"NR drives NAD+ biosynthesis through a highly conserved path from yeast to mammals. It is initiated with the phosphorylation of NR by NR Kinases (NRK1 or NRK2), generating NMN which is subsequently converted in NAD+ via NMN adenylyl transferase enzymes (NMNATs)"
Supplementation with an alternative NAD+ precursor (nicotinamide) did not prevent the defects of the NRK1 deficient mice and failed to restore NAD+. NRK1 is essential and rate-limiting for NAD+ synthesis from exogenous NR and NMN in hepatocytes.

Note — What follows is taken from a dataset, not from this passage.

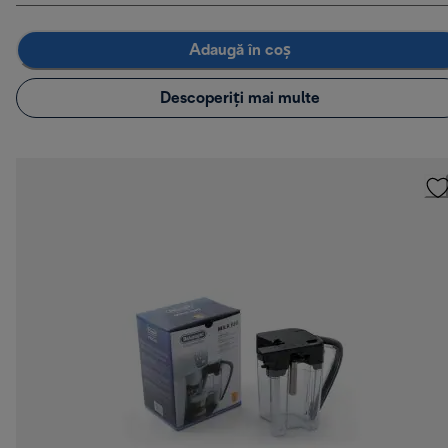
Adaugă în coș
Descoperiți mai multe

This shows that in mice NAD+ precursors are not fully exchangeable and NR, compared to nicotinamide, has a unique ability to sustain high hepatic NAD-levels and this is important for DNA-repair.

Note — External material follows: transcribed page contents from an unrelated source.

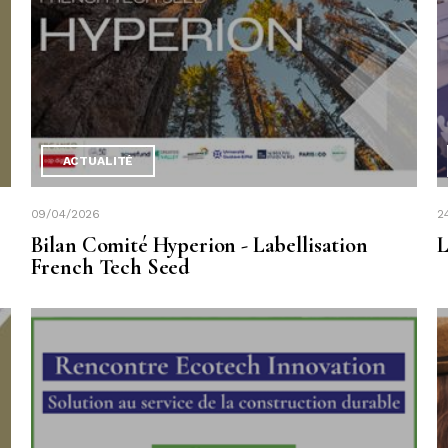
ACTUALITÉ
09/04/2026
2
Bilan Comité Hyperion - Labellisation
L
French Tech Seed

Endogenous nicotinamide riboside metabolism protects against diet-induced liver damage
Published in NATURE: 20 September 2019
https://www.nature.com/articles/s41467-019-12262-xSupplementation with the NAD+ precursor nicotinamide riboside (NR) ameliorates and prevents a broad array of metabolic and aging disorders in mice. However, little is known about the physiological role of endogenous NR metabolism.
We have previously shown that NR kinase 1 (NRK1) is rate-limiting and essential for NR-induced NAD+ synthesis in hepatic cells. To understand the relevance of hepatic NR metabolism, we generated whole body and liver-specific NRK1 knockout mice.
Here, we show that NRK1 deficiency leads to decreased gluconeogenic potential and impaired mitochondrial function. Upon high-fat feeding, NRK1 deficient mice develop glucose intolerance, insulin resistance and hepatosteatosis. Furthermore, they are more susceptible to diet-induced liver DNA damage, due to compromised PARP1 activity.
Our results demonstrate that endogenous NR metabolism is critical to sustain hepatic NAD+ levels and hinder diet-induced metabolic damage, highlighting the relevance of NRK1 as a therapeutic target for metabolic disorders.